Simulated Author's Rebuttal

3 responses · 0 unresolved

We thank the referee for their constructive feedback. We address each major comment below and clarify our evaluation approach, limitations, and the scope of this work as an open-source replication effort.

read point-by-point responses
  1. Referee: [Abstract / Evaluation section] Abstract and Evaluation section: the central claim that OpenFlamingo reaches 80–89% of Flamingo performance on seven datasets rests on the unverified assumption that few-shot prompts, example selection, image preprocessing, shot count, and metric computation are identical to those used in the original (closed-source) Flamingo evaluations. The manuscript describes its own suite and shares code, but provides no explicit side-by-side protocol table or verification that would allow independent confirmation of equivalence.

    Authors: We agree that a side-by-side protocol comparison would improve transparency. While we cannot access the closed-source Flamingo code for exact verification, our evaluation suite was designed to follow the protocols described in the Flamingo paper as closely as possible, including shot counts, prompt templates, and metrics. The released code at https://github.com/mlfoundations/open_flamingo contains the precise evaluation scripts, data loaders, and preprocessing steps used. In the revision we will add an explicit comparison table in the Evaluation section detailing our choices against the Flamingo paper descriptions, along with any unavoidable differences. revision: yes

  2. Referee: [Evaluation section] Evaluation section: reported performance figures lack error bars, multiple random seeds, or statistical comparisons against the Flamingo baselines. Without these, it is impossible to determine whether the observed 80–89% range reflects a stable gap or is sensitive to evaluation variance.

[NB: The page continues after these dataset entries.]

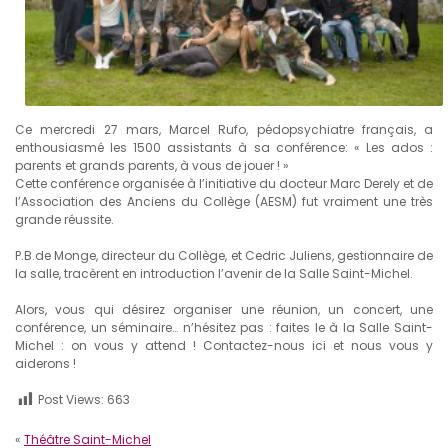
Ce mercredi 27 mars, Marcel Rufo, pédopsychiatre français, a
enthousiasmé les 1500 assistants à sa conférence: « Les ados :
parents et grands parents, à vous de jouer ! »
Cette conférence organisée à l’initiative du docteur Marc Derely et de
l’Association des Anciens du Collège (AESM) fut vraiment une très
grande réussite.
P.B.de Monge, directeur du Collège, et Cedric Juliens, gestionnaire de
la salle, tracèrent en introduction l’avenir de la Salle Saint-Michel.
Alors, vous qui désirez organiser une réunion, un concert, une
conférence, un séminaire… n’hésitez pas : faites le à la Salle Saint-
Michel : on vous y attend ! Contactez-nous ici et nous vous y
aiderons !
Post Views:
663
«
Théâtre Saint-Michel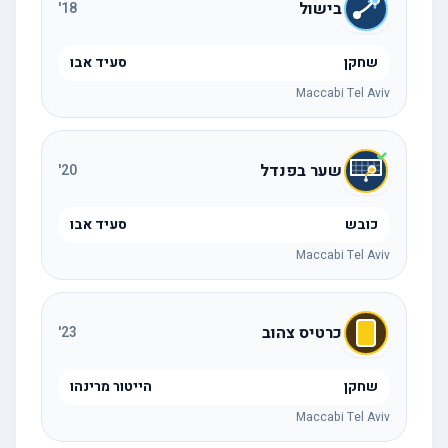
בישול
'
18
שחקן
סעיד אבו
Maccabi Tel Aviv
שער בפנדל
'
20
כובש
סעיד אבו
Maccabi Tel Aviv
כרטיס צהוב
'
23
שחקן
הייטור מרינהו
Maccabi Tel Aviv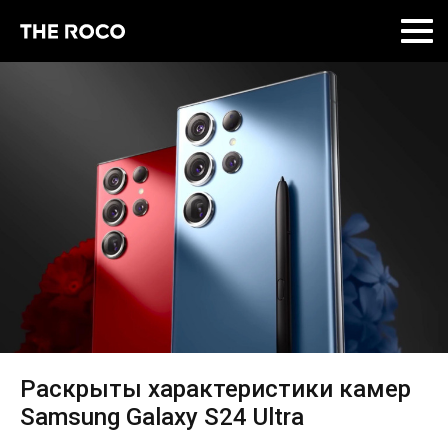
Skip
to
content
Раскрыты характеристики камер
Samsung Galaxy S24 Ultra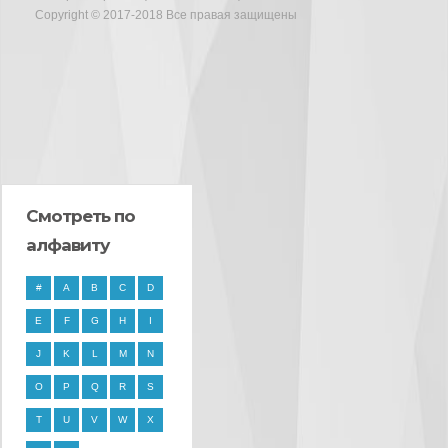
Copyright © 2017-2018 Все правая защищены
Смотреть по
алфавиту
#
A
B
C
D
E
F
G
H
I
J
K
L
M
N
O
P
Q
R
S
T
U
V
W
X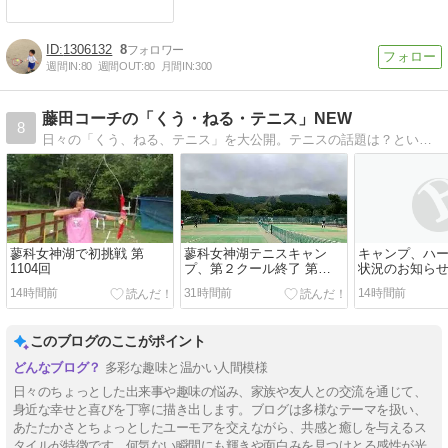
1306132
8
週間IN:
80
週間OUT:
80
月間IN:
300
藤田コーチの「くう・ねる・テニス」NEW
8
日々の「くう、ねる、テニス」を大公開。テニスの話題は？というお声もありますが、たまにはためになることもあるかも！？ TYテニスキャンプバージョンです。
蓼科女神湖で初挑戦 第
蓼科女神湖テニスキャン
キャンプ、ハ
1104回
プ、第２クール終了 第
状況のお知ら
1103回
14時間前
31時間前
14時間前
このブログのここがポイント
多彩な趣味と温かい人間模様
日々のちょっとした出来事や趣味の悩み、家族や友人との交流を通じて、
身近な幸せと喜びを丁寧に描き出します。ブログは多様なテーマを扱い、
あたたかさとちょっとしたユーモアを交えながら、共感と癒しを与えるス
タイルが特徴です。何気ない瞬間にも輝きや面白みを見つけとる感性が光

    Authors: We acknowledge that error bars and multi-seed statistics would strengthen the presentation. However, the computational cost of repeated full evaluations on 3B–9B models across seven datasets is prohibitive. We followed the single-run reporting convention common in large-scale vision-language papers and observed consistent relative performance across diverse tasks, which suggests the gap is not driven by outlier variance. In the revision we will add a limitations paragraph noting this constraint and the consistency evidence. revision: partial

  3. Referee: [Training section] Training and ablation discussion: the manuscript describes hyperparameters and data but contains no systematic ablations (e.g., effect of vision encoder choice, cross-attention layers, or data mixture ratios). This omission makes it difficult to isolate which design decisions are responsible for closing most of the gap to Flamingo.

    Authors: We agree that systematic ablations would be informative. The primary objective of this technical report is to release reproducible models and code that close most of the gap to Flamingo, rather than to perform an exhaustive ablation study that would require orders-of-magnitude more compute. We do describe key hyperparameter choices and data mixtures in the Training section. In the revision we will expand the discussion to highlight the design decisions we found most impactful during development, while noting that a full ablation study remains future work. revision: partial

Circularity Check

0 steps flagged

No circularity; empirical replication claims rest on external baselines without internal self-definition or fitted predictions

full rationale

The paper is a technical report describing an open-source replication of Flamingo models, including architecture, training data, hyperparameters, and an evaluation suite. The headline result (80-89% relative performance on seven datasets) is an empirical measurement against the closed-source Flamingo baseline on public datasets. No equations, derivations, or first-principles results are presented that reduce to the paper's own inputs by construction. There are no self-definitional quantities, no parameters fitted to a subset and then relabeled as predictions, and no load-bearing self-citations. The comparison assumes protocol equivalence, but this is an external validity concern rather than circularity per the enumerated patterns. The derivation chain consists of standard model training and benchmarking steps that are independently verifiable from the released code and data.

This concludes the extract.